As I said earlier, we were able to bring together Republicans in a unique way last year. We had forever Trumpers and never Trumpers in the same room together, talking about what the best answer is; not debating one another. And we, in fact, found that we could bring Republicans and Democrats together and independents and moderates all in the same place around a shared vision.

I think that's the future of the Republican party, and I do believe that that's where America is right now. And I think it all gets back to focusing on issues that really are at the heart of people's lives.

YLAN MUI: So another fun fact for the crowd about Virginia. Virginia is term-limited when it comes to how long the Governor can serve. So you can only serve one term, right? You can only serve four years. Are you committed to serving out all four years of your term?

GOV. YOUNGKIN: Yes. So, first, let me just give a little background on that. So Virginia, of course, its founders were the founders of our nation. And if you think back to folks like Thomas Jefferson, they weren't big fans of the Executive Branch. And so Virginia's own Constitution has been constructed to limit the term of a Governor.

So I have a four-year term, and what my whole goal is, is to be the best Governor that I can be. I think we can accomplish a lot in four years. I had a really interesting moment when I was inaugurated. A FedEx package arrived. I zipped it open and I read the letter. It was from Jeb Bush. It said: Governor, get moving, you only have four years. And inside --

YLAN MUI: Exclamation point.

GOV. YOUNGKIN: And inside was a clock counting down on four years. And I have that clock in my office. I look at it every morning. And I recognize that we have a big agenda, and that big agenda, we only have four years to accomplish.

I'm committed to completing our agenda. And I think we can. One of our cabinet members said to me, I've never experienced such a sense of urgency every day. I said, we only have four years, and we have a lot to get done.

YLAN MUI: What happens after this four years?

GOV. YOUNGKIN: I think I'm going to first celebrate my 30th wedding anniversary with my lovely wife and really reflect on the fact that we've been given a great gift to serve the way we have. And then we'll see what happens.

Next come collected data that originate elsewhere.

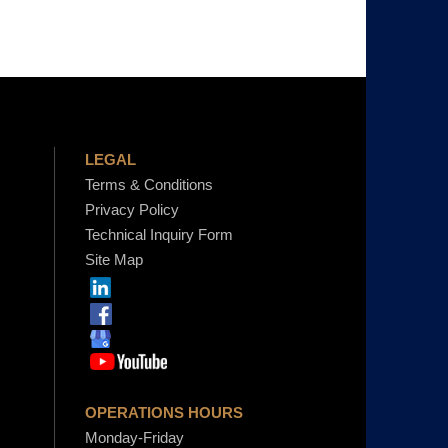
LEGAL
Terms & Conditions
Privacy Policy
Technical Inquiry Form
Site Map
OPERATIONS HOURS
Monday-Friday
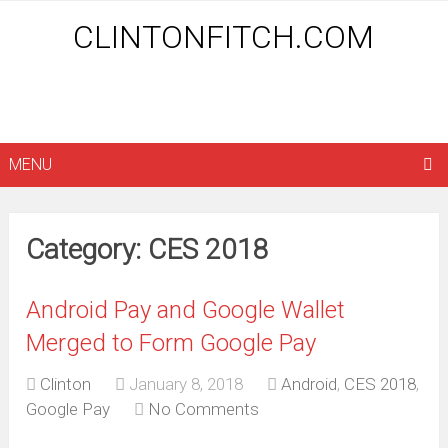
CLINTONFITCH.COM
MENU
Category: CES 2018
Android Pay and Google Wallet
Merged to Form Google Pay
Clinton
January 8, 2018
Android
,
CES 2018
,
Google Pay
No Comments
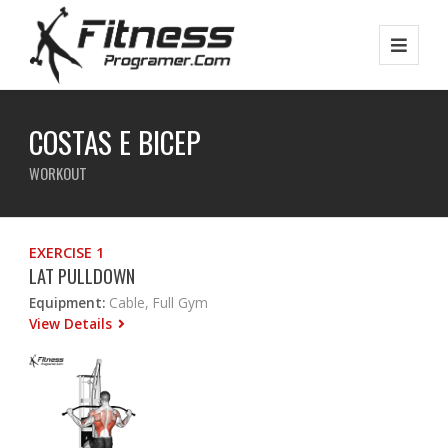
COSTAS E BICEP
WORKOUT
EXERCISE 1
LAT PULLDOWN
Equipment:
Cable, Full Gym
View Details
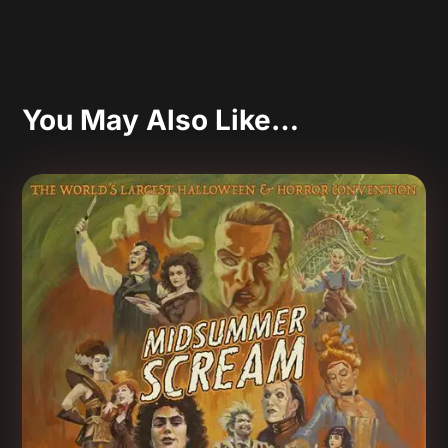
You May Also Like…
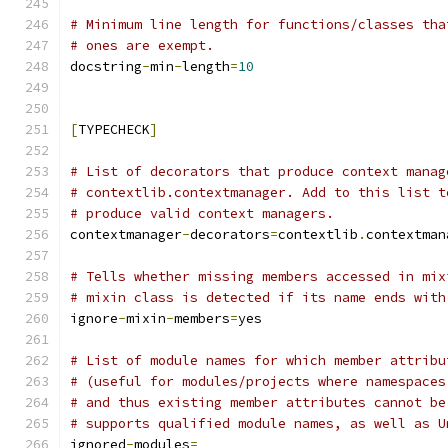
# Minimum line length for functions/classes tha
# ones are exempt.
docstring
-
min
-
length
=
10
[
TYPECHECK
]
# List of decorators that produce context manag
# contextlib.contextmanager. Add to this list t
# produce valid context managers.
contextmanager
-
decorators
=
contextlib
.
contextman
# Tells whether missing members accessed in mix
# mixin class is detected if its name ends with
ignore
-
mixin
-
members
=
yes
# List of module names for which member attribu
# (useful for modules/projects where namespaces
# and thus existing member attributes cannot be
# supports qualified module names, as well as U
ignored
-
modules
=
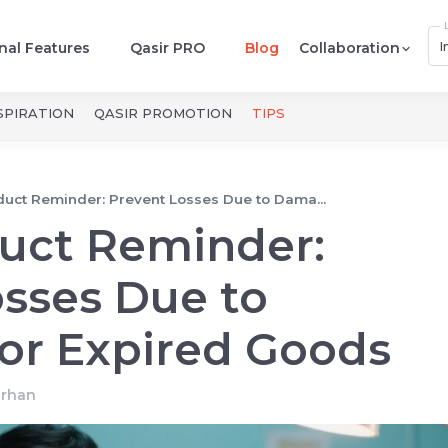
I
nal Features
Qasir PRO
Blog
Collaboration
SPIRATION
QASIR PROMOTION
TIPS
duct Reminder: Prevent Losses Due to Dama...
duct Reminder:
sses Due to
r Expired Goods
arhan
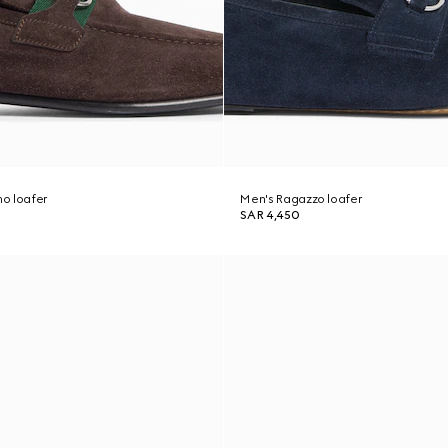
o loafer
Men's Ragazzo loafer
SAR 4,450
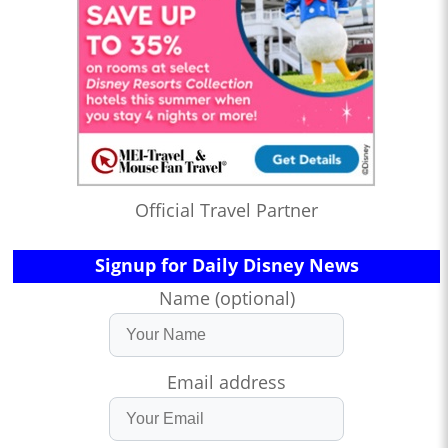
Official Travel Partner
Signup for Daily Disney News
Name (optional)
Email address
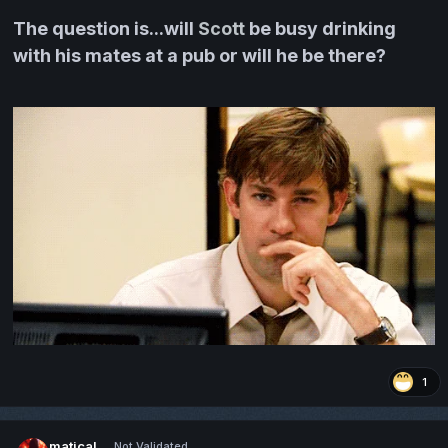
The question is...will
Scott
be busy drinking
with his mates at a pub or will he be there?
1
matical
Not Validated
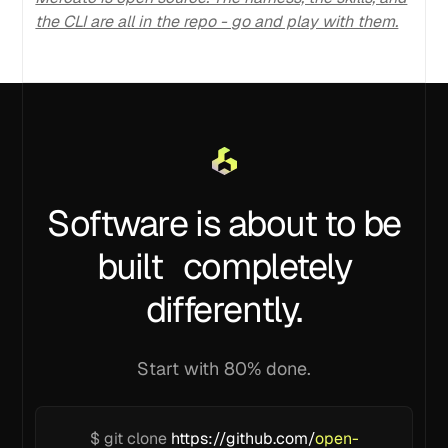
the CLI are all in the repo - go and play with them.
Software is about to be
built completely
differently.
Start with 80% done.
$ git clone
https://github.com/
open-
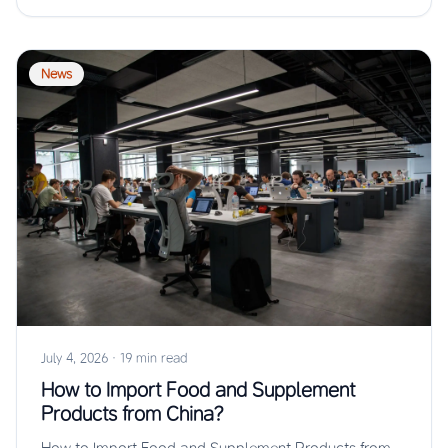
News
July 4, 2026
·
19 min read
How to Import Food and Supplement
Products from China?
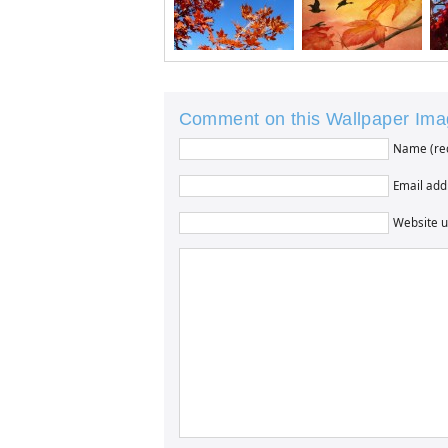
Comment on this Wallpaper Im
Name (re
Email addr
Website u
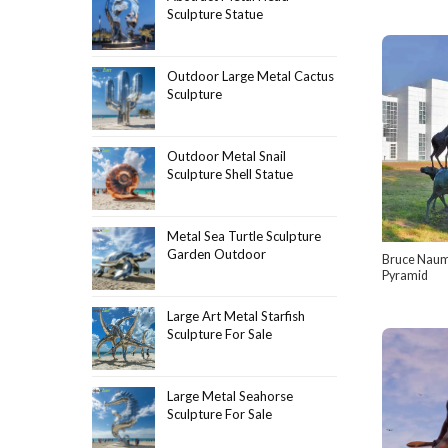
Sculpture Statue
Outdoor Large Metal Cactus
Sculpture
Outdoor Metal Snail
Sculpture Shell Statue
Metal Sea Turtle Sculpture
Garden Outdoor
Bruce Naum
Pyramid
Large Art Metal Starfish
Sculpture For Sale
Large Metal Seahorse
Sculpture For Sale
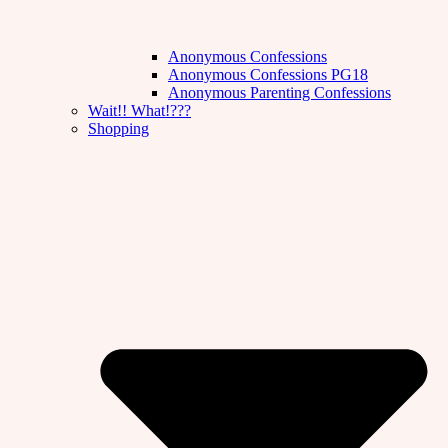
Anonymous Confessions
Anonymous Confessions PG18
Anonymous Parenting Confessions
Wait!! What!???
Shopping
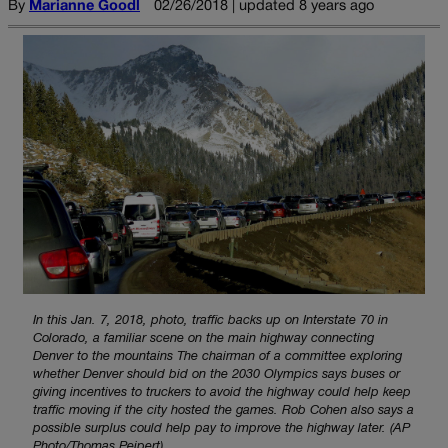
By
Marianne Goodl
02/26/2018 | updated 8 years ago
In this Jan. 7, 2018, photo, traffic backs up on Interstate 70 in
Colorado, a familiar scene on the main highway connecting
Denver to the mountains The chairman of a committee exploring
whether Denver should bid on the 2030 Olympics says buses or
giving incentives to truckers to avoid the highway could help keep
traffic moving if the city hosted the games. Rob Cohen also says a
possible surplus could help pay to improve the highway later. (AP
Photo/Thomas Peipert)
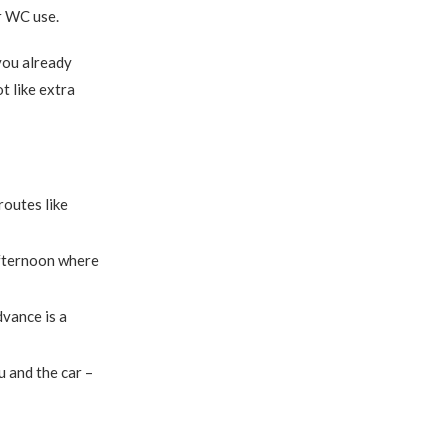
r WC use.
you already
ot like extra
routes like
afternoon where
dvance is a
 and the car –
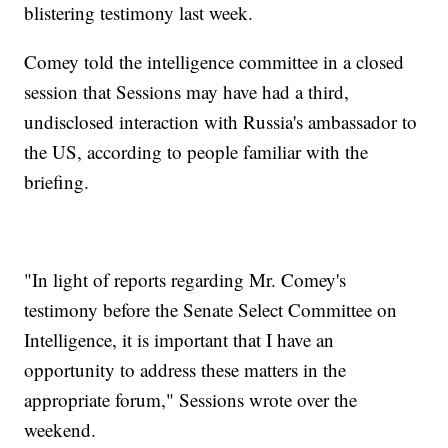
blistering testimony last week.
Comey told the intelligence committee in a closed
session that Sessions may have had a third,
undisclosed interaction with Russia's ambassador to
the US, according to people familiar with the
briefing.
"In light of reports regarding Mr. Comey's
testimony before the Senate Select Committee on
Intelligence, it is important that I have an
opportunity to address these matters in the
appropriate forum," Sessions wrote over the
weekend.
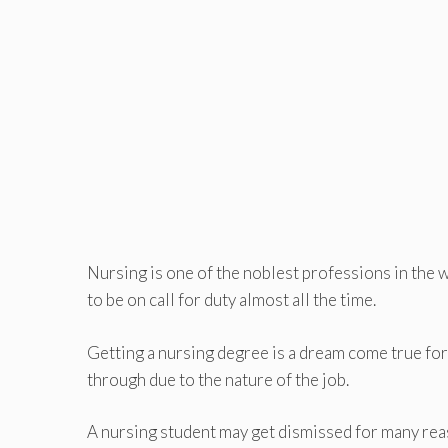
Nursing is one of the noblest professions in the w
to be on call for duty almost all the time.
Getting a nursing degree is a dream come true for
through due to the nature of the job.
A nursing student may get dismissed for many reas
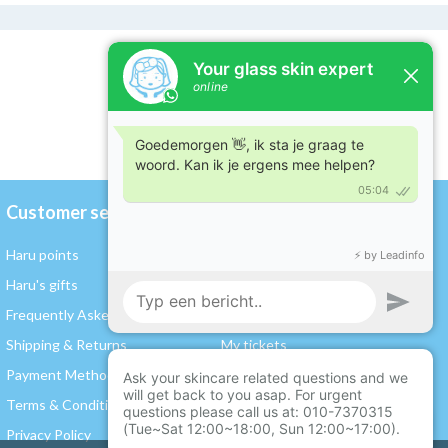
Customer service
My account
Haru points
Register / Log in
Haru's gifts
My orders
Frequently Asked Questions
My wishlist
Shipping & Returns
My tickets
Payment Methods
My rewards and points
Terms & Conditions
Gift card balance
Privacy Policy
Compare products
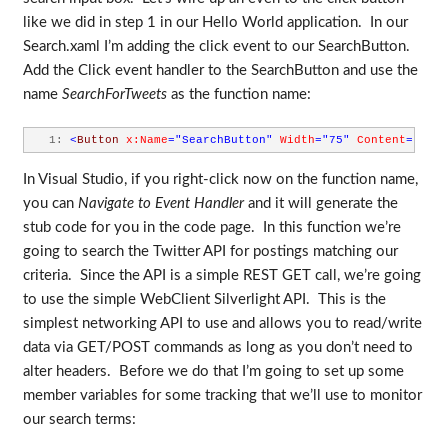
like we did in step 1 in our Hello World application. In our
Search.xaml I’m adding the click event to our SearchButton.
Add the Click event handler to the SearchButton and use the
name
SearchForTweets
as the function name:
   1:
<
Button
x:Name
="SearchButton"
Width
="75"
Content
="SEAR
In Visual Studio, if you right-click now on the function name,
you can
Navigate to Event Handler
and it will generate the
stub code for you in the code page. In this function we’re
going to search the Twitter API for postings matching our
criteria. Since the API is a simple REST GET call, we’re going
to use the simple WebClient Silverlight API. This is the
simplest networking API to use and allows you to read/write
data via GET/POST commands as long as you don’t need to
alter headers. Before we do that I’m going to set up some
member variables for some tracking that we’ll use to monitor
our search terms:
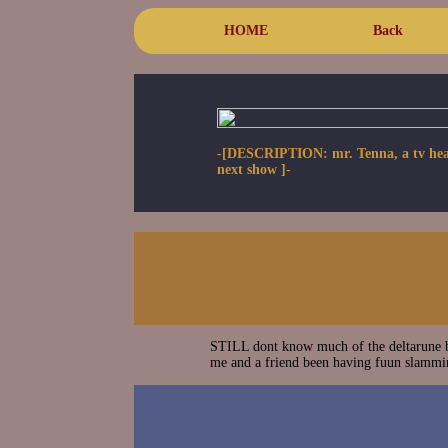
HOME
Back
-[DESCRIPTION: mr. Tenna, a tv headed 
next show ]-
STILL dont know much of the deltarune b
me and a friend been having fuun slammin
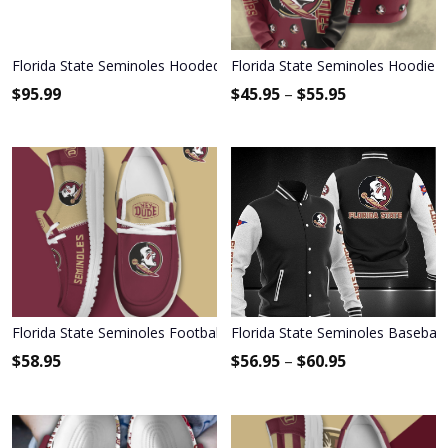
Florida State Seminoles Hooded Leather Jacket Football Leather Ja
Florida State Seminoles Hoodie 
$
95.99
$
45.95
–
$
55.95
Florida State Seminoles Football Hey Dude Canvas Loafer Shoes 
Florida State Seminoles Baseball
$
58.95
$
56.95
–
$
60.95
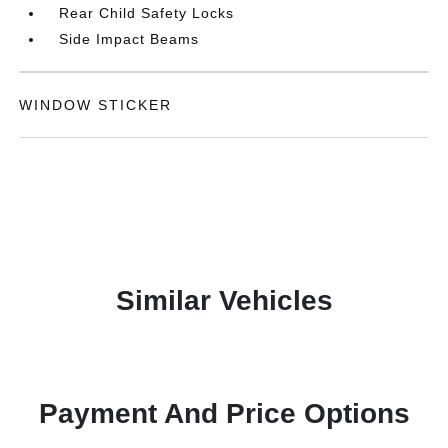
Rear Child Safety Locks
Side Impact Beams
WINDOW STICKER
Similar Vehicles
Payment And Price Options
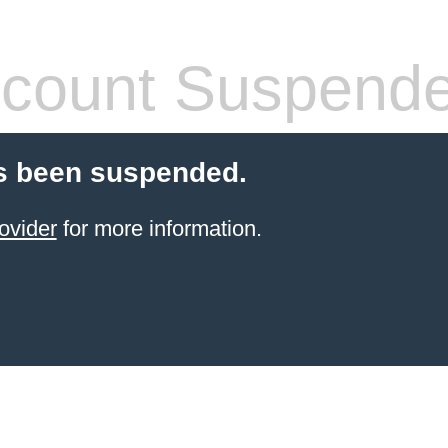
count Suspend
s been suspended.
ovider
for more information.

I didn't plan to run for governor. I saw a moment where there was a real need in the Commonwealth of Virginia, in my view, and I stepped out of my dream job. I mean, I had a chance to lead a company that I'd grown up in.

And that moment was a big one for my family, where we committed ourselves to do something very different, to put ourselves in the public spotlight in a way that we never had been. So I'll have a chance to discuss things with my wife and kids again and decide what's next.

YLAN MUI: Would that discussion include a potential run for the White House?

GOV. YOUNGKIN: That discussion will be whatever is available at the time. I have to say, there is a long way between here and there. I had somebody describe it as various ages. An archeologist will have to decide what happens between here and there.

It's 2022, and my big focus right now is being the best Governor that I can possibly be in Virginia to get our agenda moving, which I'm very pleased with how much we've accomplished, and to help our Congressional representatives win in Virginia and to help a few governors.

YLAN MUI: Governor Youngkin, thank you so much for your time. If you come to a conclusion of your decision, please let us know.

GOV. YOUNGKIN: Thank you very much. And thank you all very, very much.